::: Dataset

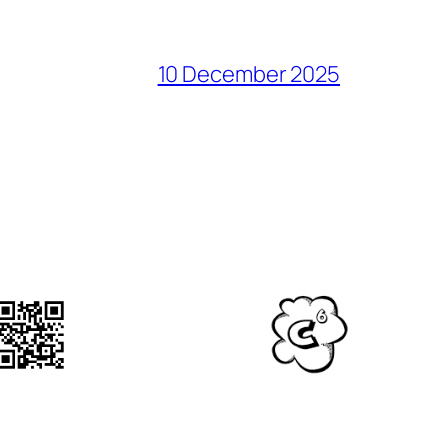
10 December 2025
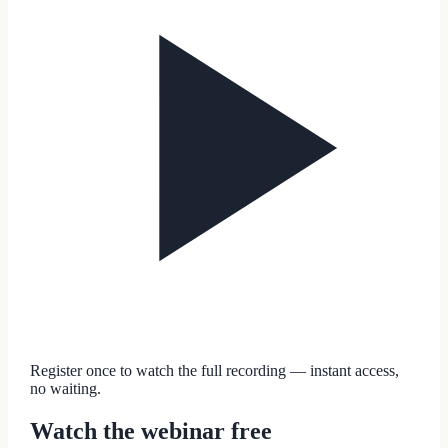
Register once to watch the full recording — instant access,
no waiting.
Watch the webinar free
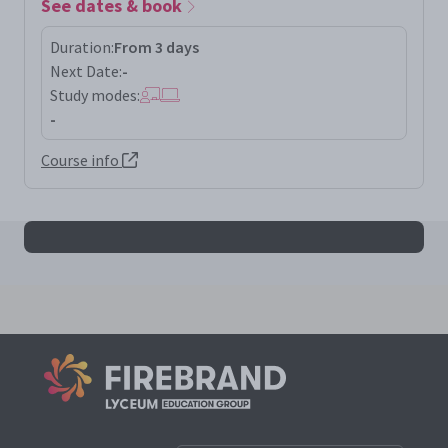
See dates & book
Duration:
From 3 days
Next Date:
-
Study modes:
-
Course info
All pecbleh results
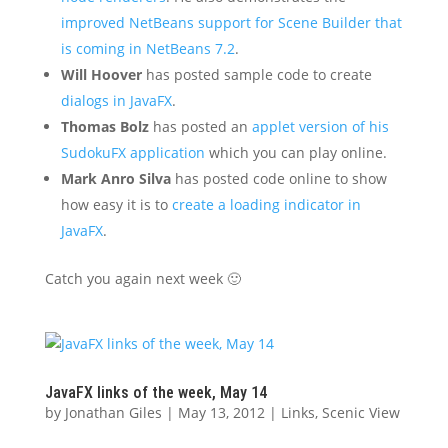
improved NetBeans support for Scene Builder that
is coming in NetBeans 7.2
.
Will Hoover
has posted sample code to create
dialogs in JavaFX
.
Thomas Bolz
has posted an
applet version of his
SudokuFX application
which you can play online.
Mark Anro Silva
has posted code online to show
how easy it is to
create a loading indicator in
JavaFX
.
Catch you again next week 🙂
JavaFX links of the week, May 14
by
Jonathan Giles
|
May 13, 2012
|
Links
,
Scenic View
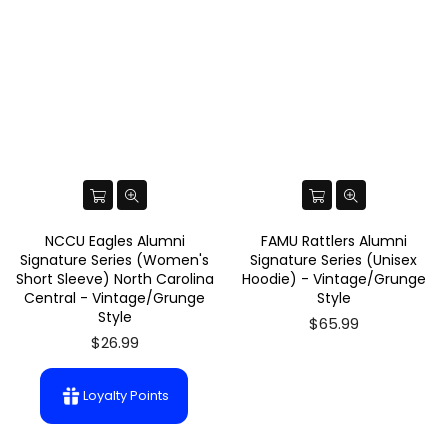
NCCU Eagles Alumni
FAMU Rattlers Alumni
Signature Series (Women's
Signature Series (Unisex
Short Sleeve) North Carolina
Hoodie) - Vintage/Grunge
Central - Vintage/Grunge
Style
Style
$65.99
$26.99
Loyalty Points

::::::

» **Assignment**
Only one stretch of the data is wanted: write out exactly the lines from the one holding "is coming in NetBeans 7.2" through the one holding "Signature Series (Unisex", both included, without the pictures.

» **Exercise result**
is coming in NetBeans 7.2
.
Will Hoover
has posted sample code to create
dialogs in JavaFX
.
Thomas Bolz
has posted an
applet version of his
SudokuFX application
which you can play online.
Mark Anro Silva
has posted code online to show
how easy it is to
create a loading indicator in
JavaFX
.
Catch you again next week 🙂
JavaFX links of the week, May 14
by
Jonathan Giles
|
May 13, 2012
|
Links
,
Scenic View
NCCU Eagles Alumni
FAMU Rattlers Alumni
Signature Series (Women's
Signature Series (Unisex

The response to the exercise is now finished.